Health care consumer advocates achieve 'modest wins' in Medicaid debate, study finds

Tuesday, August 23, 2016

LAWRENCE — In 2013, Kansas became the first state to completely privatize its Medicaid system. Known as KanCare, the new program drew skepticism from health care consumer advocates who worked to ensure Medicaid consumers received the care they need.

“There is evidence to suggest that advocates helped secure modest wins for consumers,” said Kevin McCannon, a University of Kansas doctoral student in sociology. “But they faced limits.”

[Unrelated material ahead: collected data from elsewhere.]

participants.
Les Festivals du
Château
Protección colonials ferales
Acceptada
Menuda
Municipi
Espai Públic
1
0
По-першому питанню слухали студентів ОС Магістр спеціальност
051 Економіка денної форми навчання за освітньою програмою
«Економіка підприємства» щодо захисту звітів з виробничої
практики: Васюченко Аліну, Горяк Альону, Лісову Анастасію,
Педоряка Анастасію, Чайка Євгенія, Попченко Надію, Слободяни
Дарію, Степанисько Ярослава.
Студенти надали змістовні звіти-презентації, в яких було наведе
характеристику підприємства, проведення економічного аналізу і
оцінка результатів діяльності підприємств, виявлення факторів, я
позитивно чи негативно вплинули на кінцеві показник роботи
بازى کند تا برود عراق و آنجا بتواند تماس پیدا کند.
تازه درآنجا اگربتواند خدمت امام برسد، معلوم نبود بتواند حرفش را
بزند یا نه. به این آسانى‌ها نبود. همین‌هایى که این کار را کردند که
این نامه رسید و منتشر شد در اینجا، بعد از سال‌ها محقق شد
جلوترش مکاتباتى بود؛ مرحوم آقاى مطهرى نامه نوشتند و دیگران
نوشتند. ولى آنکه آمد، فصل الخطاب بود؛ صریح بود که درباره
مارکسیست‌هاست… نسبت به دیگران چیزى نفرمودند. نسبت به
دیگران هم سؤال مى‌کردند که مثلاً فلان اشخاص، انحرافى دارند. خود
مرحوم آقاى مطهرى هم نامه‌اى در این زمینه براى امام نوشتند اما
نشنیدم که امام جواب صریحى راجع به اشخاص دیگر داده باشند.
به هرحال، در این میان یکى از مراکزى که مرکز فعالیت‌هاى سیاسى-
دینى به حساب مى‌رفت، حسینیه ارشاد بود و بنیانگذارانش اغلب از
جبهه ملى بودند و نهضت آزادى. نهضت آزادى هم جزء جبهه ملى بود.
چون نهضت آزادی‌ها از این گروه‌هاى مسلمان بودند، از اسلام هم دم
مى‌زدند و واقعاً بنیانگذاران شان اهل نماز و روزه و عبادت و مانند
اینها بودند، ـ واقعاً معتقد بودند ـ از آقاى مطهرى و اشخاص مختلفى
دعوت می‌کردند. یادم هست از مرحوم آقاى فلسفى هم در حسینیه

McCannon studied how health care consumer advocacy organizations shaped the political debate around Medicaid reform. Medicaid is the state and federal partnership that provides care for low-income pregnant women, children, persons with disabilities and older persons who receive long-term care services.

“Given that other states are watching Kansas, it could influence the direction Medicaid takes nationally,” McCannon said. “The privatized model presupposes that a one-size-fits-all approach to health care that emphasizes consumer choice and personal responsibility in the private market will best meet people’s needs. However, research finds that such models achieve mixed outcomes for consumers.”

As part of his study of the debate, he analyzed documents including news coverage and legislative testimony to construct the discourse of the debate between proponents of KanCare and its critics.

Even though most consumer advocate groups were likely opposed to KanCare, advocates tended to frame the problem of reform in terms of symptoms, such as accountability, transparency and troubles that providers and consumers would experience instead of a wholesale opposition to privatizing the system, he said.

“The unintended consequence is that this strategy legitimizes market-based solutions that do little to help low-income and poor people. By questioning the underlying premise of privatization, advocates can offer an alternative vision of care to the privatized model, if that is what they want to do,” McCannon said. “In the case of Kansas, I am not certain that was their goal. The tradition of political moderation in Kansas is strong, which means groups tend to shy away from extremes and work to maintain relationships with political friends and foes alike. This means compromise.”

Nevertheless, bringing concerns of consumers to the table reshaped the discourse on KanCare and attained some successes.

McCannon said after proponents of KanCare called for consumers to be more responsible, advocates demanded the same from the state. Reshaping the discourse on responsibility informed the creation of mechanisms of public accountability, such as a legislative oversight committee and an ombudsman for consumers.

“Although the state gave opportunities for public input into the reform early on, these entities provide new opportunities for future claims for consumers and further democratizes the policymaking process,” he said. “In light of the KanCare expansion debate and looming budget cuts, resistance to health care devolution is now enshrined in policy, and advocates could build on these successes to give voice to marginalized groups and shape policies that affect those groups.”

McCannon is presenting his findings at the 111th Annual Meeting of the American Sociological Association.